Some people infected with DF are asymptomatic. Young children often have a fever with a rash, but other symptoms are minor. Older children and adults may also have mild symptoms; however, they are more likely to experience classic DF. Symptoms of DF include a high fever (up to 105° F [40.5° C]), severe headache, retro-orbital pain, severe muscle and joint pain, swollen lymph nodes, general malaise, nausea, and vomiting; a macular erythematous rash with petechiae may also be observed. The differential diagnosis for DF and DHF is broad and includes meningococcal meningitis, septicemia and disseminated intravascular coagulation, other hemorrhagic fevers (Crimean Congo hemorrhagic fever, Ebola, etc.), thrombotic thrombocytopenic purpura, falciparum malaria, leptospirosis, aplastic anemia, acute leukemia, and yellow fever.
Direct person-to-person transmission of dengue virus has not been documented. A few case reports have been published of transmission of DENV through exposure to dengue-infected blood, organs, or other tissues from blood transfusions; solid organ or bone marrow transplants; needle stick injuries; and mucous membrane contact with dengue-infected blood.
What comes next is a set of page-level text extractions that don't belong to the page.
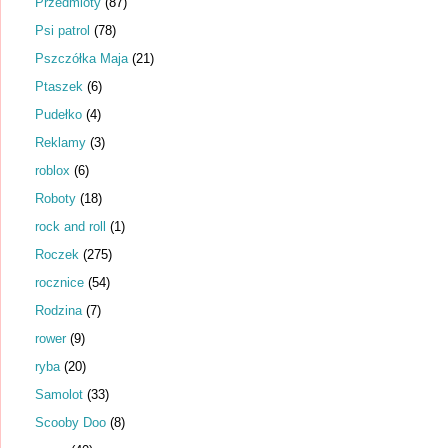
Przedmioty
(87)
Psi patrol
(78)
Pszczółka Maja
(21)
Ptaszek
(6)
Pudełko
(4)
Reklamy
(3)
roblox
(6)
Roboty
(18)
rock and roll
(1)
Roczek
(275)
rocznice
(54)
Rodzina
(7)
rower
(9)
ryba
(20)
Samolot
(33)
Scooby Doo
(8)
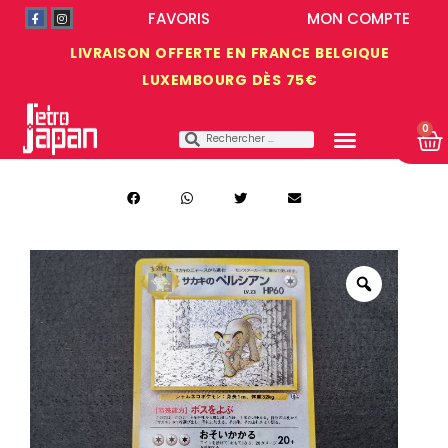
FAVORIS
MON COMPTE
LIVRAISON OFFERTE EN FRANCE BELGIQUE
LUXEMBOURG DÈS 75€
0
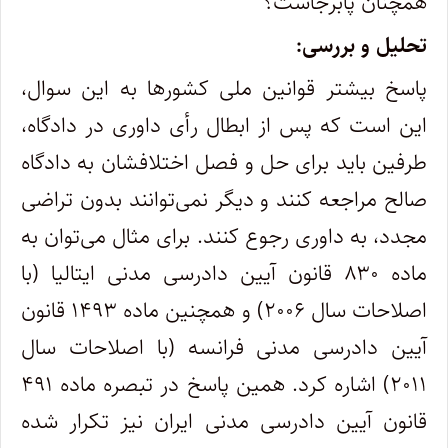
همچنان پابرجاست؟
تحلیل و بررسی:
پاسخ بیشتر قوانین ملی کشورها به این سوال،
این است که پس از ابطال رأی داوری در دادگاه،
طرفین باید برای حل و فصل اختلافشان به دادگاه
صالح مراجعه کنند و دیگر نمی‌توانند بدون تراضی
مجدد، به داوری رجوع کنند. برای مثال می‌توان به
ماده ۸۳۰ قانون آیین دادرسی مدنی ایتالیا (با
اصلاحات سال ۲۰۰۶) و همچنین ماده ۱۴۹۳ قانون
آیین دادرسی مدنی فرانسه (با اصلاحات سال
۲۰۱۱) اشاره کرد. همین پاسخ در تبصره ماده ۴۹۱
قانون آیین دادرسی مدنی ایران نیز تکرار شده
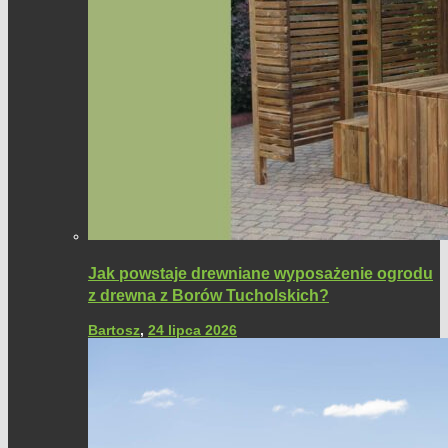
Jak powstaje drewniane wyposażenie ogrodu
z drewna z Borów Tucholskich?
Bartosz
,
24 lipca 2026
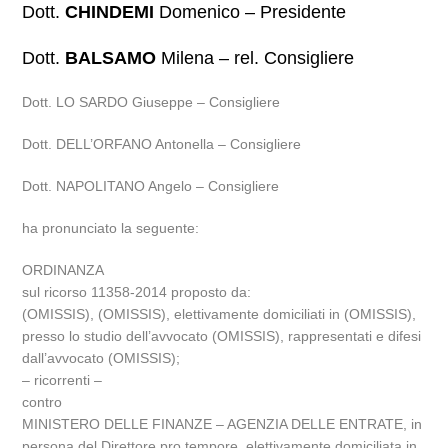
Dott.
CHINDEMI
Domenico – Presidente
Dott.
BALSAMO
Milena – rel. Consigliere
Dott. LO SARDO Giuseppe – Consigliere
Dott. DELL’ORFANO Antonella – Consigliere
Dott. NAPOLITANO Angelo – Consigliere
ha pronunciato la seguente:
ORDINANZA
sul ricorso 11358-2014 proposto da:
(OMISSIS), (OMISSIS), elettivamente domiciliati in (OMISSIS),
presso lo studio dell’avvocato (OMISSIS), rappresentati e difesi
dall’avvocato (OMISSIS);
– ricorrenti –
contro
MINISTERO DELLE FINANZE – AGENZIA DELLE ENTRATE, in
persona del Direttore pro tempore, elettivamente domiciliata in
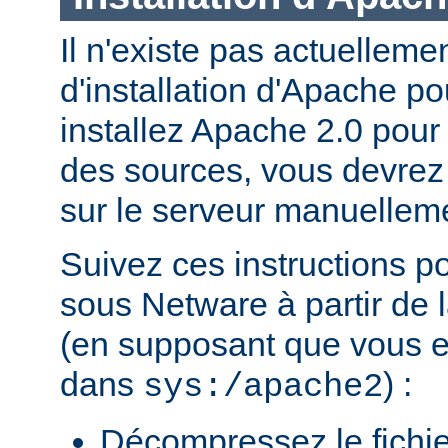
Il n'existe pas actuellem
d'installation d'Apache p
installez Apache 2.0 pour
des sources, vous devrez c
sur le serveur manuellem
Suivez ces instructions p
sous Netware à partir de l
(en supposant que vous eff
dans
) :
sys:/apache2
Décompressez le fichie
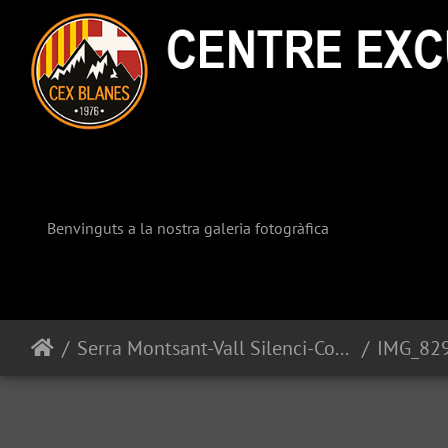
Benvinguts a la nostra galeria fotogràfica
Serra Montsant-Vall Silenci-Congost Fragerau
IMG_82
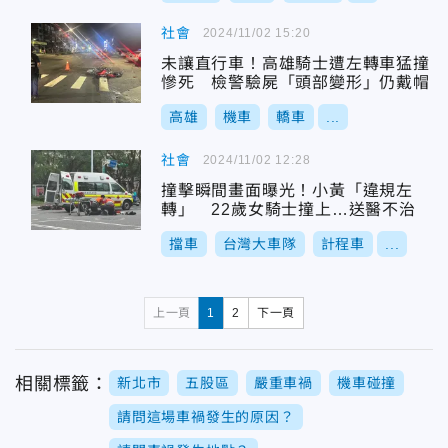
社會
2024/11/02 15:20
未讓直行車！高雄騎士遭左轉車猛撞
慘死 檢警驗屍「頭部變形」仍戴帽
高雄
機車
轎車
...
社會
2024/11/02 12:28
撞擊瞬間畫面曝光！小黃「違規左
轉」 22歲女騎士撞上…送醫不治
擋車
台灣大車隊
計程車
...
上一頁
1
2
下一頁
相關標籤：
新北市
五股區
嚴重車禍
機車碰撞
請問這場車禍發生的原因？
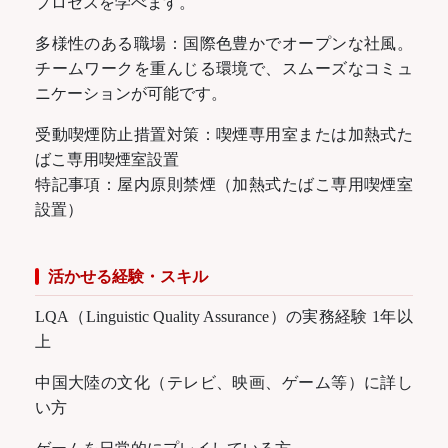
プロセスを学べます。
多様性のある職場：国際色豊かでオープンな社風。
チームワークを重んじる環境で、スムーズなコミュ
ニケーションが可能です。
受動喫煙防止措置対策：喫煙専用室または加熱式た
ばこ専用喫煙室設置
特記事項：屋内原則禁煙（加熱式たばこ専用喫煙室
設置）
活かせる経験・スキル
LQA（Linguistic Quality Assurance）の実務経験 1年以
上
中国大陸の文化（テレビ、映画、ゲーム等）に詳し
い方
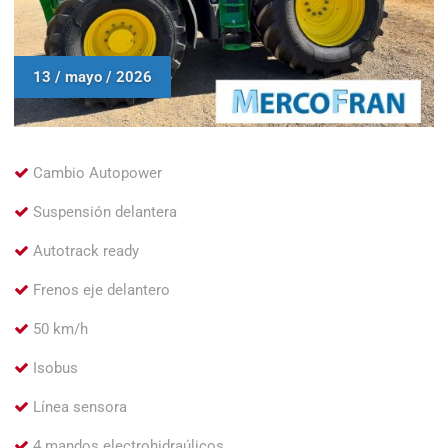
13 / mayo / 2026
Cambio Autopower
Suspensión delantera
Autotrack ready
Frenos eje delantero
50 km/h
Isobus
Línea sensora
4 mandos electrohidraúlicos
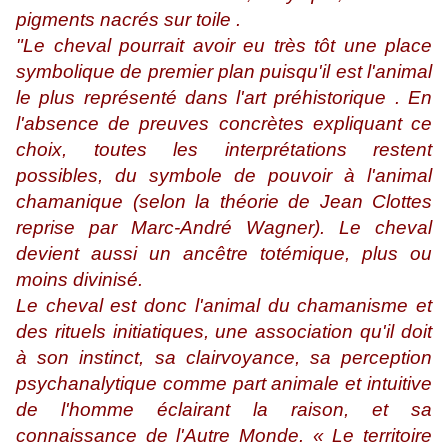
pigments nacrés sur toile .
"Le cheval pourrait avoir eu très tôt une place
symbolique de premier plan puisqu'il est l'animal
le plus représenté dans l'art préhistorique . En
l'absence de preuves concrètes expliquant ce
choix, toutes les interprétations restent
possibles, du symbole de pouvoir à l'animal
chamanique (selon la théorie de Jean Clottes
reprise par Marc-André Wagner). Le cheval
devient aussi un ancêtre totémique, plus ou
moins divinisé.
Le cheval est donc l'animal du chamanisme et
des rituels initiatiques, une association qu'il doit
à son instinct, sa clairvoyance, sa perception
psychanalytique comme part animale et intuitive
de l'homme éclairant la raison, et sa
connaissance de l'Autre Monde. « Le territoire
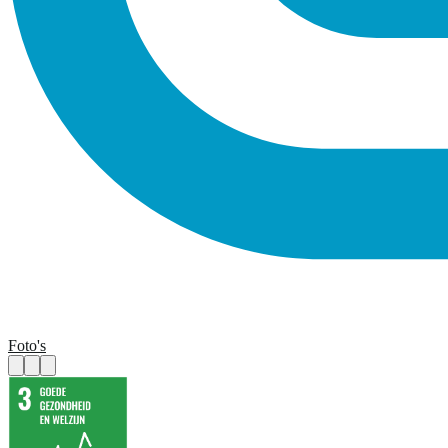
Foto's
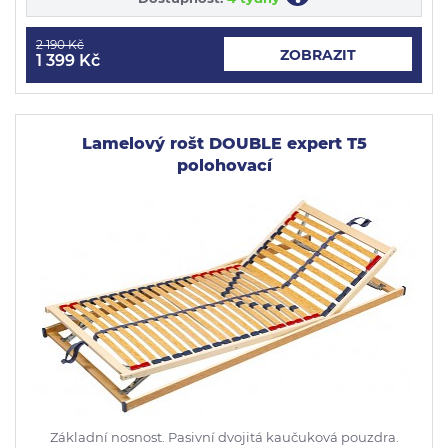
2 190 Kč
ZOBRAZIT
1 399 Kč
Lamelový rošt DOUBLE expert T5
polohovací
Základní nosnost. Pasivní dvojitá kaučuková pouzdra.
Dengue is transmitted between people by the mosquitoes Aedes aegypti and Aedes albopictus, which are found throughout the world. Insects that transmit disease are vectors. Symptoms of infection usually begin 4 - 7 days after the mosquito bite and typically last 3 - 10 days. In order for transmission to occur the mosquito must feed on a person during a 5- day period when large amounts of virus are in the blood; this period usually begins a little before the person become symptomatic. Some people never have significant symptoms but can still infect mosquitoes. After entering the mosquito in the blood meal, the virus will require an additional 8-12 days incubation before it can then be transmitted to another human. The mosquito remains infected for the remainder of its life, which might be days or a few weeks.
Outbreaks of dengue occur primarily in areas where Ae. aegypti (sometimes also Ae. albopictus) mosquitoes live. This includes most tropical urban areas of the world. Dengue viruses may be introduced into areas by travelers who become infected while visiting other areas of the tropics where dengue commonly exists.
In rare cases dengue can be transmitted inorgan transplants or blood transfusions from infected donors, and there is evidence of transmission from an infected pregnant mother to her fetus. But in the vast majority of infections, a mosquito bite is responsible.